### Records excerpted from a collection
______

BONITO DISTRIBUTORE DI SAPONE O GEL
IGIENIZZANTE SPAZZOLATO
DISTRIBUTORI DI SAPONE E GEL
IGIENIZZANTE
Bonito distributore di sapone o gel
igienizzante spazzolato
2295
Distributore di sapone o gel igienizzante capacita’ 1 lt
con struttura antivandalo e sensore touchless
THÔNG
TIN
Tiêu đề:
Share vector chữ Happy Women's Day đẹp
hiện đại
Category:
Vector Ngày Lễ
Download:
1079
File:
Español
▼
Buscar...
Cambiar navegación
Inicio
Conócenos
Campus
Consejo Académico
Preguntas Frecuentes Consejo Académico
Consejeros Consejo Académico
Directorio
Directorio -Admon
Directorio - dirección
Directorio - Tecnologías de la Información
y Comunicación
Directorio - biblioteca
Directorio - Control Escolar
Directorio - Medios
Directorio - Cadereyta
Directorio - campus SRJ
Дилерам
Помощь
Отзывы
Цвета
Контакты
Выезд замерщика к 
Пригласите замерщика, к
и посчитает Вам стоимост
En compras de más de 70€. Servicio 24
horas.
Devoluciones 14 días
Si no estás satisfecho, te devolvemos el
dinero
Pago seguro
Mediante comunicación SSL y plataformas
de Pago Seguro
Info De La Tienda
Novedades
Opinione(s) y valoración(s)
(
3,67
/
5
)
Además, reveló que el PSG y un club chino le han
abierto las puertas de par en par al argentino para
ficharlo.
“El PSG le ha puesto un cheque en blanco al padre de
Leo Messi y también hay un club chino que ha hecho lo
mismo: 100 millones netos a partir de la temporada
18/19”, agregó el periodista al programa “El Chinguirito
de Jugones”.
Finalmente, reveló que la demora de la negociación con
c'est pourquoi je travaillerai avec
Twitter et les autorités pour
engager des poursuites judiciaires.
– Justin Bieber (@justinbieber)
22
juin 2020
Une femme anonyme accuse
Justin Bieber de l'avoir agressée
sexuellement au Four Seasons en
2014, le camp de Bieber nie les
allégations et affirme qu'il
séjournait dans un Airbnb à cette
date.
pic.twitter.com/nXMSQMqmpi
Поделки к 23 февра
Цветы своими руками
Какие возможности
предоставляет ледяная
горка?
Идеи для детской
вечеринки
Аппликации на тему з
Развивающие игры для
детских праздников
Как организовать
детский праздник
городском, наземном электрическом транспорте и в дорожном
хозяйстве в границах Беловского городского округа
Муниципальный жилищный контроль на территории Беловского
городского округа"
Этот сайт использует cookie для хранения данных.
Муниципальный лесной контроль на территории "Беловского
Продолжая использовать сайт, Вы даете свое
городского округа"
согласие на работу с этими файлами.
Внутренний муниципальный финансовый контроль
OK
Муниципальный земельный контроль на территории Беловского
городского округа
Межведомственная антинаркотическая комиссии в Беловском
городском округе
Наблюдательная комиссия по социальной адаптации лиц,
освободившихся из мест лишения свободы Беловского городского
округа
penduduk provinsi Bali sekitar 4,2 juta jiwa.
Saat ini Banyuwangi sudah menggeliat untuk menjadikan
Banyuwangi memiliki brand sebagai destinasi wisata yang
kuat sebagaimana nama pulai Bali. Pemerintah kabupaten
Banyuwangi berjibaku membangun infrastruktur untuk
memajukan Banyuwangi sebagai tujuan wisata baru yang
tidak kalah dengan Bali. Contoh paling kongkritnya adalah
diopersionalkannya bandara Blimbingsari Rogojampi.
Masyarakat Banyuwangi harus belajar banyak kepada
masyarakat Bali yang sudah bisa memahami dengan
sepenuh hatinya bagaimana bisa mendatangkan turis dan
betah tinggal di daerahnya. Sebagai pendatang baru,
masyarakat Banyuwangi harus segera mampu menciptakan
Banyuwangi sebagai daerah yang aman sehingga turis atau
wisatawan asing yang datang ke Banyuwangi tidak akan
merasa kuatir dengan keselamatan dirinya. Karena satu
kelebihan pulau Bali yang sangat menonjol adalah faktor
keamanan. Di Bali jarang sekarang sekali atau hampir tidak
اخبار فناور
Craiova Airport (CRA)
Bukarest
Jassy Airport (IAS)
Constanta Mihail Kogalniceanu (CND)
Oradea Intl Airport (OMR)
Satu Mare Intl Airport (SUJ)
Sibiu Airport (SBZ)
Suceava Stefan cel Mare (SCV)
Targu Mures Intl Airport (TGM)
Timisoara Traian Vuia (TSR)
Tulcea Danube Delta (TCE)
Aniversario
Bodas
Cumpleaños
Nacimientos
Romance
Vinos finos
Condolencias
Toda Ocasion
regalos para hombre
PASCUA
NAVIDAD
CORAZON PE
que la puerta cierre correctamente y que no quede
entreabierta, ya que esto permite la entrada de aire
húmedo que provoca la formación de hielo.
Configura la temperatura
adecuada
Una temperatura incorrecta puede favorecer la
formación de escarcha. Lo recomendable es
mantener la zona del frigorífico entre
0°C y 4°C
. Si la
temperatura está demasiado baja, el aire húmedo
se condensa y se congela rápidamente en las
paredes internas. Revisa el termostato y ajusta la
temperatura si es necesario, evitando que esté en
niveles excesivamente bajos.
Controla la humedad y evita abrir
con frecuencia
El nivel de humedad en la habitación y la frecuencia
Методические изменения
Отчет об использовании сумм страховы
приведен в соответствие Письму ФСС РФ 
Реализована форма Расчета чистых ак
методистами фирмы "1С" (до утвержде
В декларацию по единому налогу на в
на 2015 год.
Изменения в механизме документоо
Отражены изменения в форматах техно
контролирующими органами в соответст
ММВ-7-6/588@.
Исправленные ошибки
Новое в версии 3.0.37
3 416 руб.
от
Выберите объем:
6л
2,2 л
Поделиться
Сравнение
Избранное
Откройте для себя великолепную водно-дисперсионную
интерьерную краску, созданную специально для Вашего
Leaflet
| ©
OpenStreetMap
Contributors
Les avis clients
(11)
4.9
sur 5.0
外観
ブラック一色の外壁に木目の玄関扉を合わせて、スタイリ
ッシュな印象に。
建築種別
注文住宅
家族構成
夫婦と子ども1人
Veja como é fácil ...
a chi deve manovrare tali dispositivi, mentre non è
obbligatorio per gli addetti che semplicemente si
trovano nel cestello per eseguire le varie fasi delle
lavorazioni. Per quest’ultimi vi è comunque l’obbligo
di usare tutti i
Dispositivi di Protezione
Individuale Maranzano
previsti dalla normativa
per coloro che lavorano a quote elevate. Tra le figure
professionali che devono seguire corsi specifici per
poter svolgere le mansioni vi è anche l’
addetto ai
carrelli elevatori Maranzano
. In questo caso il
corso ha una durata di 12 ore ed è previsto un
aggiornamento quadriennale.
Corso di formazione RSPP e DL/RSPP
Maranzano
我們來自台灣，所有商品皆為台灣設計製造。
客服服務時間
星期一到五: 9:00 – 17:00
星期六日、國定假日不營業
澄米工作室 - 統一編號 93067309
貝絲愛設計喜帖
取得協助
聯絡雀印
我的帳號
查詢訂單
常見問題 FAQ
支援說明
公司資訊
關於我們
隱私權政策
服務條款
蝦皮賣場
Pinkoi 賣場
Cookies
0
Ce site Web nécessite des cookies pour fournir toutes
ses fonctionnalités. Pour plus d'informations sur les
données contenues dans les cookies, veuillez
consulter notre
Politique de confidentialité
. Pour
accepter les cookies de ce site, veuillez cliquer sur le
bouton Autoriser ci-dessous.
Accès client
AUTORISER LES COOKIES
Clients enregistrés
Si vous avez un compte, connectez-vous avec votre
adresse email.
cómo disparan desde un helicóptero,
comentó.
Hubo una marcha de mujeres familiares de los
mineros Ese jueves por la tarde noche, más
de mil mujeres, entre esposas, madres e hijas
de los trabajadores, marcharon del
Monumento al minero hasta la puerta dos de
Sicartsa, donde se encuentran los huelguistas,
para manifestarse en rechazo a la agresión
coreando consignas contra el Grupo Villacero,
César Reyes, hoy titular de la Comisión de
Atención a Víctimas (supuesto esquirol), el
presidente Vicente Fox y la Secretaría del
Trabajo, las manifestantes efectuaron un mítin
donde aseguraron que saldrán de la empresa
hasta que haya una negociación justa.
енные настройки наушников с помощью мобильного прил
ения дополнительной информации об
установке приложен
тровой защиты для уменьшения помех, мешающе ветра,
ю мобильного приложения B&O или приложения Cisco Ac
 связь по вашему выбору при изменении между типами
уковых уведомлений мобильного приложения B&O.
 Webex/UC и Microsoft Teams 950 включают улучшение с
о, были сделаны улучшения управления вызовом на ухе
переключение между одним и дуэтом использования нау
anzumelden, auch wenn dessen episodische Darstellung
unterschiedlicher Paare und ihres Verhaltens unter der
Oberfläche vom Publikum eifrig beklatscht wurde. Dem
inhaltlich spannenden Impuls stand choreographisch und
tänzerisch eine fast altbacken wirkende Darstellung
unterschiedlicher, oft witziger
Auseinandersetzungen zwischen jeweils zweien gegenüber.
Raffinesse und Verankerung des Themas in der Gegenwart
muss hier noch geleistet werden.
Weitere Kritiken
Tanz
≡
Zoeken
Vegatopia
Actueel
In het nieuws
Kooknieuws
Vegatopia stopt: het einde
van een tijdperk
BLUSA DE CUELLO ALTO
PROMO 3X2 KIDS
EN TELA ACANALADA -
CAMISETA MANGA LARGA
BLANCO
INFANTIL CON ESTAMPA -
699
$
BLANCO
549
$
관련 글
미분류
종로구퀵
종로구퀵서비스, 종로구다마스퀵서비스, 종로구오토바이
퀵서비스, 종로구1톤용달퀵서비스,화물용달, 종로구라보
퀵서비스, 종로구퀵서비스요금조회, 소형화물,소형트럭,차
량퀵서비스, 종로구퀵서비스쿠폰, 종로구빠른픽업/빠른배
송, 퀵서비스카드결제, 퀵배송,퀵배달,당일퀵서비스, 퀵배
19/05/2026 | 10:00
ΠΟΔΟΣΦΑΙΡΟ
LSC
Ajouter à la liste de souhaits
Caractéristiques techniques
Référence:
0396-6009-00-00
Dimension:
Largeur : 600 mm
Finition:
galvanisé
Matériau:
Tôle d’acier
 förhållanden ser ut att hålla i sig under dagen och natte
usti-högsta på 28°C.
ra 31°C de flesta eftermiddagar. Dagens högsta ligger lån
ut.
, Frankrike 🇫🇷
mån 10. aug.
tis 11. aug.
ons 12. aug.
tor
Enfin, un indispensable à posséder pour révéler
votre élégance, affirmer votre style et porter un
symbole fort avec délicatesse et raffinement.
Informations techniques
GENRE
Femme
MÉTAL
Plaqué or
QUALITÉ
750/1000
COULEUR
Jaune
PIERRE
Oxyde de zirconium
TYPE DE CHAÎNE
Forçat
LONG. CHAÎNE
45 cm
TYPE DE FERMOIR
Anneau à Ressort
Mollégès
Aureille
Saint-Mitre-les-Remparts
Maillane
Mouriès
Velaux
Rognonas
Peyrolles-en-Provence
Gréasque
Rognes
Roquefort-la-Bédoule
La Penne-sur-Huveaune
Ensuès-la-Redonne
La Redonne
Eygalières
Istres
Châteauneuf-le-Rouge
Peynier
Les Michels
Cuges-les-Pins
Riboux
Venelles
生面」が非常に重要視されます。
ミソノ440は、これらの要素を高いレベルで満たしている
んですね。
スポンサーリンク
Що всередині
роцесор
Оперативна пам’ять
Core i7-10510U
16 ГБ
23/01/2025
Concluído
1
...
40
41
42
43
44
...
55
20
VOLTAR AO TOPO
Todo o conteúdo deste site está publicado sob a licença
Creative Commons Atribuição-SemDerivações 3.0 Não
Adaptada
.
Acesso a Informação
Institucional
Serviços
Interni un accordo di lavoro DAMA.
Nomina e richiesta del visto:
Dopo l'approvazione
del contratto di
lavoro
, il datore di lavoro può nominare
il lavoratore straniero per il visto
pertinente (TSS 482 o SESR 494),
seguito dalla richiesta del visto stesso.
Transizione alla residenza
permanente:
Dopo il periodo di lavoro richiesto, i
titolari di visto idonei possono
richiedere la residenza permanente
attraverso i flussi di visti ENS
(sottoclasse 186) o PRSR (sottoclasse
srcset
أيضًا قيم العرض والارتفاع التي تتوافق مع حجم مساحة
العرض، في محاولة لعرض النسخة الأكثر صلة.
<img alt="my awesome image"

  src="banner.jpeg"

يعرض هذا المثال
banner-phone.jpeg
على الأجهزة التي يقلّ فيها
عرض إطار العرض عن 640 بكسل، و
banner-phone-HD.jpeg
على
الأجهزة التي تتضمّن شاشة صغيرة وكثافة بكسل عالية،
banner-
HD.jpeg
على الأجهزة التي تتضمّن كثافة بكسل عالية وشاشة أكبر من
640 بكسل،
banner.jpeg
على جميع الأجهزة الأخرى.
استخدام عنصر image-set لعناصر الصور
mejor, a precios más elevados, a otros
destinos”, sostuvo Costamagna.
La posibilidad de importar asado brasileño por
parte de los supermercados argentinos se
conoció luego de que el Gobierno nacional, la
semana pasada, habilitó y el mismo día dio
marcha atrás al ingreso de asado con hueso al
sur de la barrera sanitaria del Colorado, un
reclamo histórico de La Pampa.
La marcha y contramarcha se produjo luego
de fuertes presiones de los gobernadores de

______

### THE TASK
Say how many lines above hold the word "Académico", giving only the count.

### RESPONSE
3